Con 300.000 milioni di barili, la compagnia petrolifera venezuelana PDVSA possiede le riserve di petrolio più grandi del mondo, ma non basta.
In base a un rapporto interno della della stessa corporation statale venezuelana e confermato dall’agenzia stampa Reuters, la produzione di petrolio nel mese di febbraio ha toccato 670.000 barili al giorno, vale a dire il livello più basso degli ultimi cinque mesi. Situazione in parte dovuta anche alla riduzione della domanda di petrolio a livello globale.
Nella fascia di Orinoco situata al centro del paese, la media é stata di 364.000 barili al giorno, mentre gli altri giacimenti, con un petrolio extra pesante e fangoso, hanno toccato 420.000 barili.
Queste cifre indicano la fine di una relativa stabilità della produzione di greggio venezuelano che a novembre aveva toccato 912.000 barili al giorno, in base ai dati ufficiali dell’OPEC.
Pochi giorni fa lo stesso presidente Nicolas Maduro aveva affermato pubblicamente che PDVSA stava vendendo il suo petrolio al di sotto dei costi di produzione.
Tuttavia oltre alla caduta della produzione stanno aumentando gli inventari del petrolio non venduto, a causa anche della diminuzione delle esportazioni e del portafolio clienti.

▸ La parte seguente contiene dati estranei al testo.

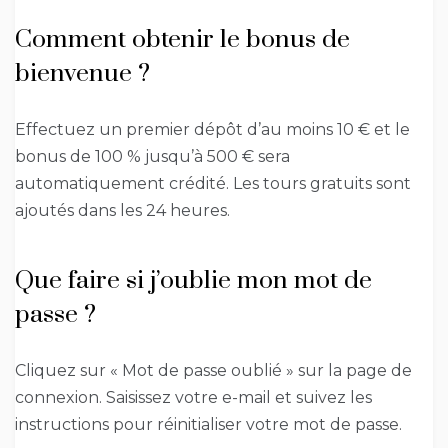
Comment obtenir le bonus de
bienvenue ?
Effectuez un premier dépôt d’au moins 10 € et le
bonus de 100 % jusqu’à 500 € sera
automatiquement crédité. Les tours gratuits sont
ajoutés dans les 24 heures.
Que faire si j’oublie mon mot de
passe ?
Cliquez sur « Mot de passe oublié » sur la page de
connexion. Saisissez votre e-mail et suivez les
instructions pour réinitialiser votre mot de passe.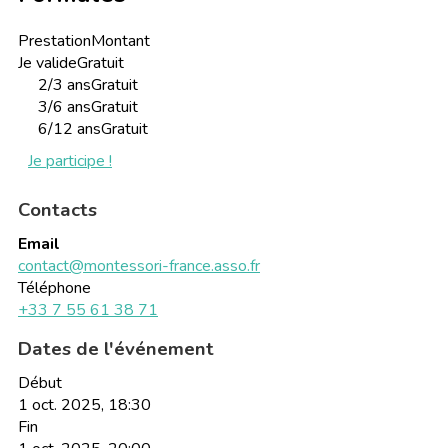
Prestation
Montant
Je valide
Gratuit
2/3 ans
Gratuit
3/6 ans
Gratuit
6/12 ans
Gratuit
Je participe !
Contacts
Email
contact@montessori-france.asso.fr
Téléphone
+33 7 55 61 38 71
Dates de l'événement
Début
1 oct. 2025, 18:30
Fin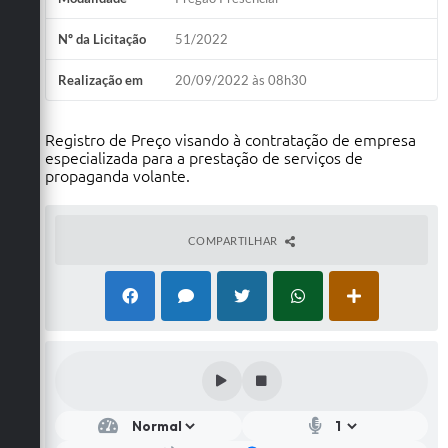
Nº da Licitação
51/2022
Realização em
20/09/2022 às 08h30
Registro de Preço visando à contratação de empresa
especializada para a prestação de serviços de
propaganda volante.
COMPARTILHAR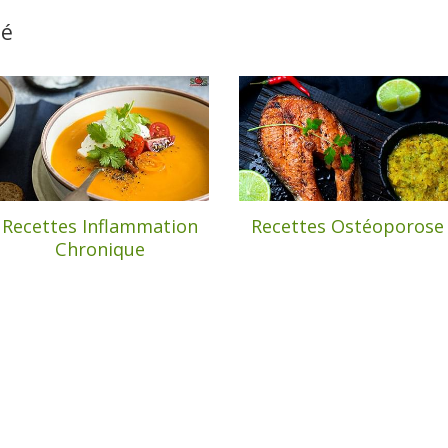
té
Recettes Inflammation
Recettes Ostéoporose
Chronique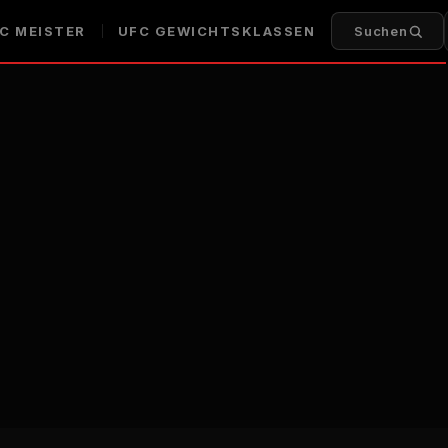
C
MEISTER
UFC
GEWICHTSKLASSEN
Suchen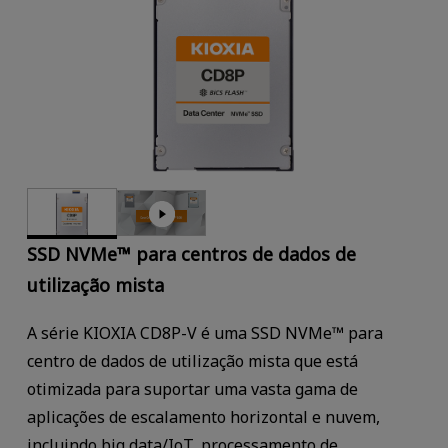
SSD NVMe™ para centros de dados de
utilização mista
A série KIOXIA CD8P-V é uma SSD NVMe™ para
centro de dados de utilização mista que está
otimizada para suportar uma vasta gama de
aplicações de escalamento horizontal e nuvem,
incluindo big data/IoT, processamento de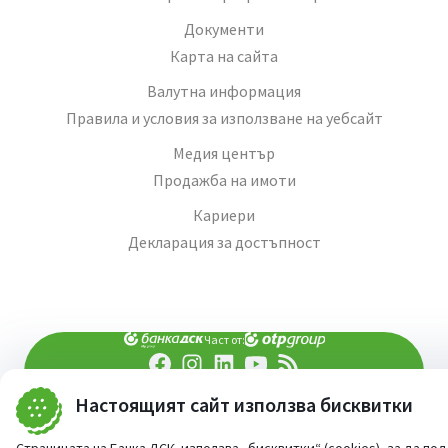
Документи
Карта на сайта
Валутна информация
Правила и условия за използване на уебсайт
Медия център
Продажба на имоти
Кариери
Декларация за достъпност
Част от:
попитай AI асистента ни
Настоящият сайт използва бисквитки
При въпроси -
©
2026
Всички права запазени
Сайт от:
StudioX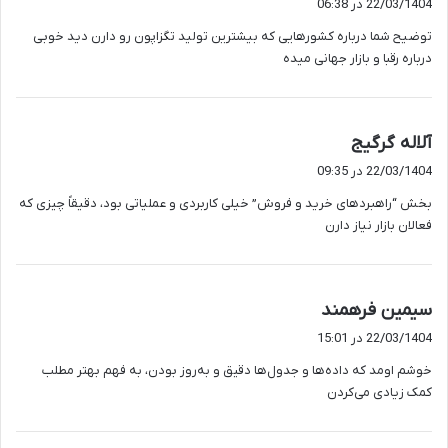
22/03/1404 در 06:38
ت
توضیح شما درباره کشورهایی که بیشترین تولید تگزاپون رو دارن دید خوبی
:
درباره رقبا و بازار جهانی میده
گ
آلاله گرگیج
ف
22/03/1404 در 09:35
ت
بخش “راهبردهای خرید و فروش” خیلی کاربردی و عملیاتی بود، دقیقاً چیزی که
:
فعالان بازار نیاز دارن
گ
سیمین فرهمند
ف
22/03/1404 در 15:01
ت
خوشم اومد که داده‌ها و جدول‌ها دقیق و به‌روز بودن، به فهم بهتر مطلب
:
کمک زیادی می‌کردن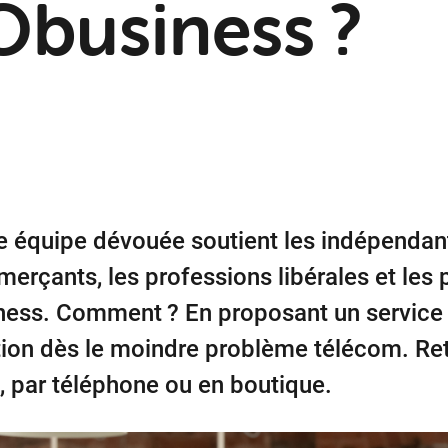
business ?
e équipe dévouée soutient les indépendants
erçants, les professions libérales et les p
ness. Comment ? En proposant un service s
tion dès le moindre problème télécom. R
e, par téléphone ou en boutique.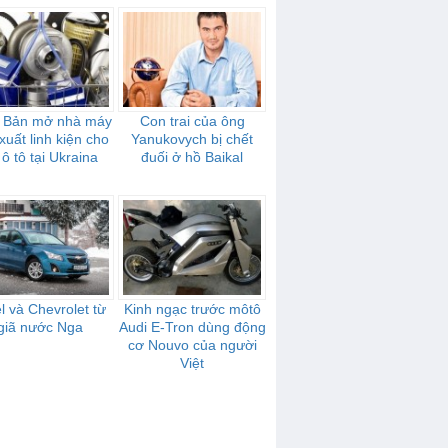
 Bản mở nhà máy
Con trai của ông
xuất linh kiện cho
Yanukovych bị chết
 ô tô tại Ukraina
đuối ở hồ Baikal
l và Chevrolet từ
Kinh ngạc trước môtô
giã nước Nga
Audi E-Tron dùng động
cơ Nouvo của người
Việt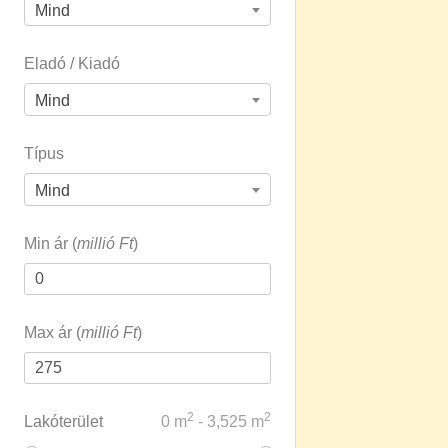
Mind
Eladó / Kiadó
Mind
Típus
Mind
Min ár (
millió Ft
)
Max ár (
millió Ft
)
2
2
Lakóterület
0
m
-
3,525
m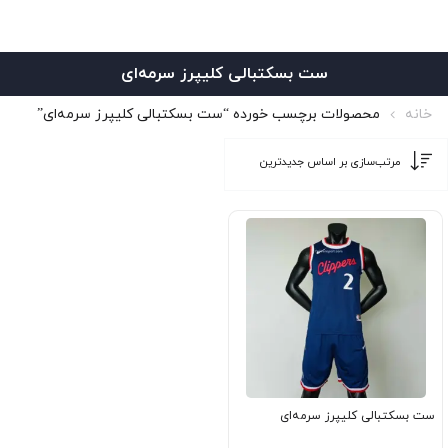
ست بسکتبالی کلیپرز سرمه‌ای
خانه
محصولات برچسب خورده “ست بسکتبالی کلیپرز سرمه‌ای”
ست بسکتبالی کلیپرز سرمه‌ای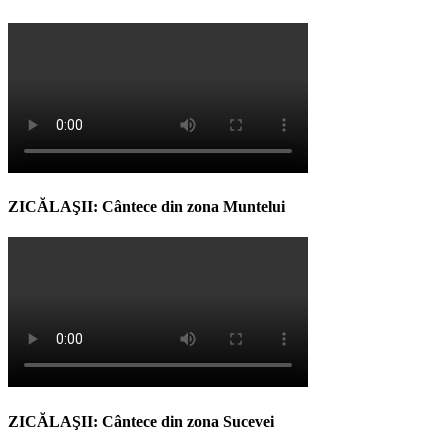
ZICĂLAŞII: Cântece din zona Muntelui
ZICĂLAŞII: Cântece din zona Sucevei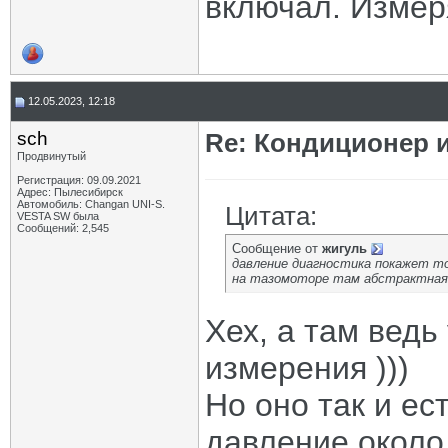
включал. Измер
12.05.2023, 12:18
sch
Re: Кондиционер и
Продвинутый
Регистрация: 09.09.2021
Адрес: Пылесибирск
Автомобиль: Changan UNI-S.
Цитата:
VESTA SW была
Сообщений: 2,545
Сообщение от
жигуль
давление диагностика покажет т
на тазомоторе там абстрактная 
Хех, а там ведь
измерения )))
Но оно так и ес
давление около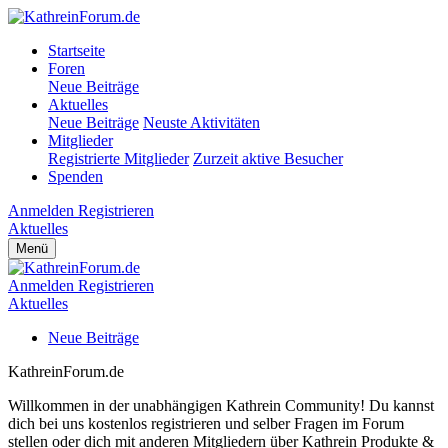
Startseite
Foren
Neue Beiträge
Aktuelles
Neue Beiträge
Neuste Aktivitäten
Mitglieder
Registrierte Mitglieder
Zurzeit aktive Besucher
Spenden
Anmelden
Registrieren
Aktuelles
Menü
Anmelden
Registrieren
Aktuelles
Neue Beiträge
KathreinForum.de
Willkommen in der unabhängigen Kathrein Community! Du kannst
dich bei uns kostenlos registrieren und selber Fragen im Forum
stellen oder dich mit anderen Mitgliedern über Kathrein Produkte &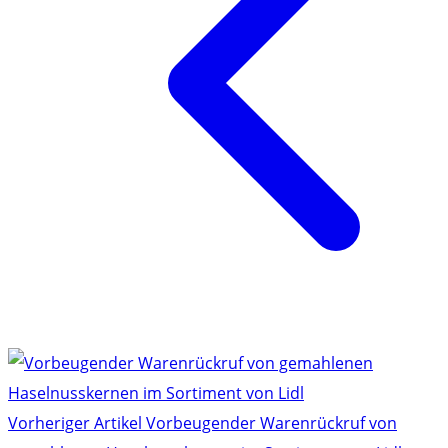
Vorheriger Artikel
Vorbeugender Warenrückruf von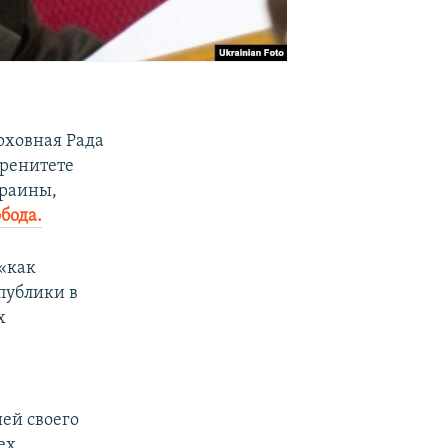
ерховная Рада
еренитете
краины,
обода.
«как
спублики в
х
ей своего
ех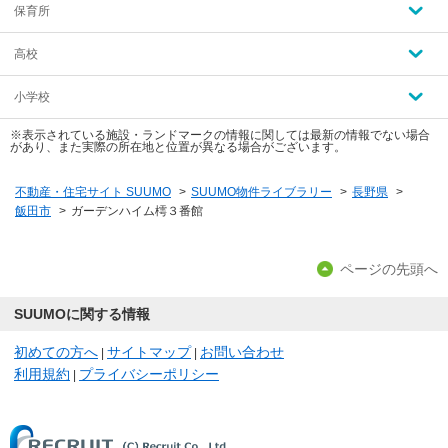
保育所
高校
小学校
※表示されている施設・ランドマークの情報に関しては最新の情報でない場合
があり、また実際の所在地と位置が異なる場合がございます。
不動産・住宅サイト SUUMO
>
SUUMO物件ライブラリー
>
長野県
>
飯田市
>
ガーデンハイム樗３番館
ページの先頭へ
SUUMOに関する情報
初めての方へ
サイトマップ
お問い合わせ
|
|
利用規約
プライバシーポリシー
|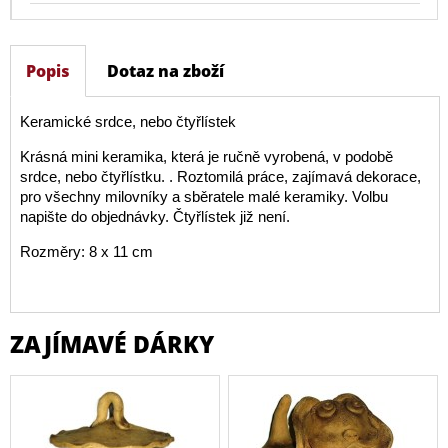
Popis
Dotaz na zboží
Keramické srdce, nebo čtyřlístek
Krásná mini keramika, která je ručně vyrobená, v podobě
srdce, nebo čtyřlístku. . Roztomilá práce, zajímavá dekorace,
pro všechny milovníky a sběratele malé keramiky. Volbu
napište do objednávky. Čtyřlístek již není.
Rozměry: 8 x 11 cm
ZAJÍMAVÉ DÁRKY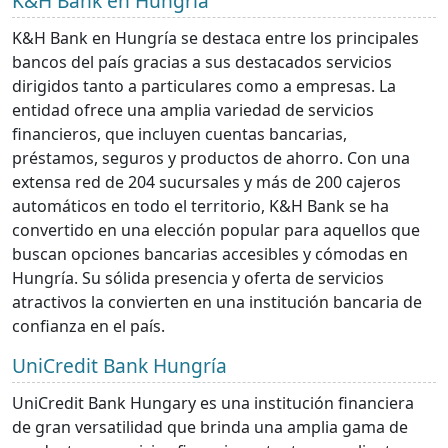
K&H Bank en Hungría
K&H Bank en Hungría se destaca entre los principales
bancos del país gracias a sus destacados servicios
dirigidos tanto a particulares como a empresas. La
entidad ofrece una amplia variedad de servicios
financieros, que incluyen cuentas bancarias,
préstamos, seguros y productos de ahorro. Con una
extensa red de 204 sucursales y más de 200 cajeros
automáticos en todo el territorio, K&H Bank se ha
convertido en una elección popular para aquellos que
buscan opciones bancarias accesibles y cómodas en
Hungría. Su sólida presencia y oferta de servicios
atractivos la convierten en una institución bancaria de
confianza en el país.
UniCredit Bank Hungría
UniCredit Bank Hungary es una institución financiera
de gran versatilidad que brinda una amplia gama de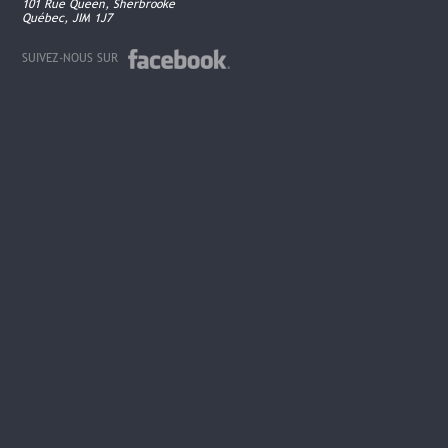
101 Rue Queen, Sherbrooke
Québec, JIM 1J7
SUIVEZ-NOUS SUR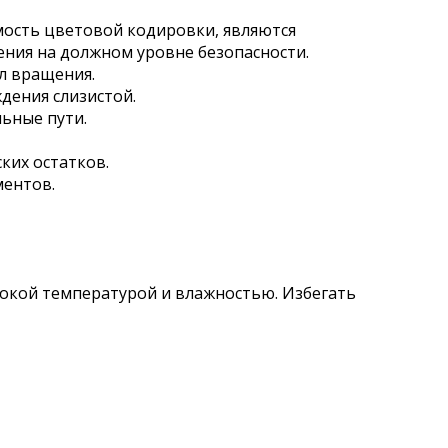
мость цветовой кодировки, являются
ения на должном уровне безопасности.
ол вращения.
дения слизистой.
ьные пути.
ких остатков.
ментов.
сокой температурой и влажностью. Избегать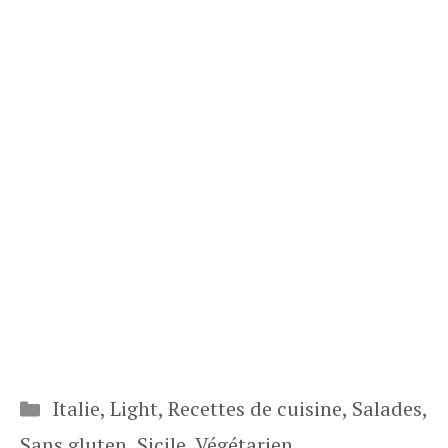
Catégories
Italie
,
Light
,
Recettes de cuisine
,
Salades
,
Sans gluten
,
Sicile
,
Végétarien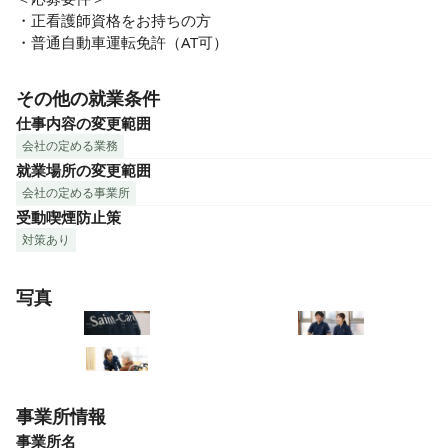
・正看護師資格をお持ちの方

・普通自動車運転免許（AT可）
その他の就業条件
仕事内容の変更範囲
会社の定める業務
就業場所の変更範囲
会社の定める事業所
受動喫煙防止策
対策あり
写真
事業所情報
事業所名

La domanda del petrolio del Venezuela già da tempo si trova sotto pressione anche a causa delle sanzioni stabilite dagli Stati Uniti, che proprio in queste settimane hanno multato due compagnie che appartengono alla statale Gazprom, conosciute come intermediarie di PDVSA per la distribuzione di petrolio nel mercato internazionale.
In conseguenza di questa azione la compagnia russa Rosneft ha annunciato il suo ritiro dai progetti in Venezuela e la vendita dei suoi attivi ad una nuova compagnia controllata dal governo russo, di cui però non ha ancora menzionato il nome.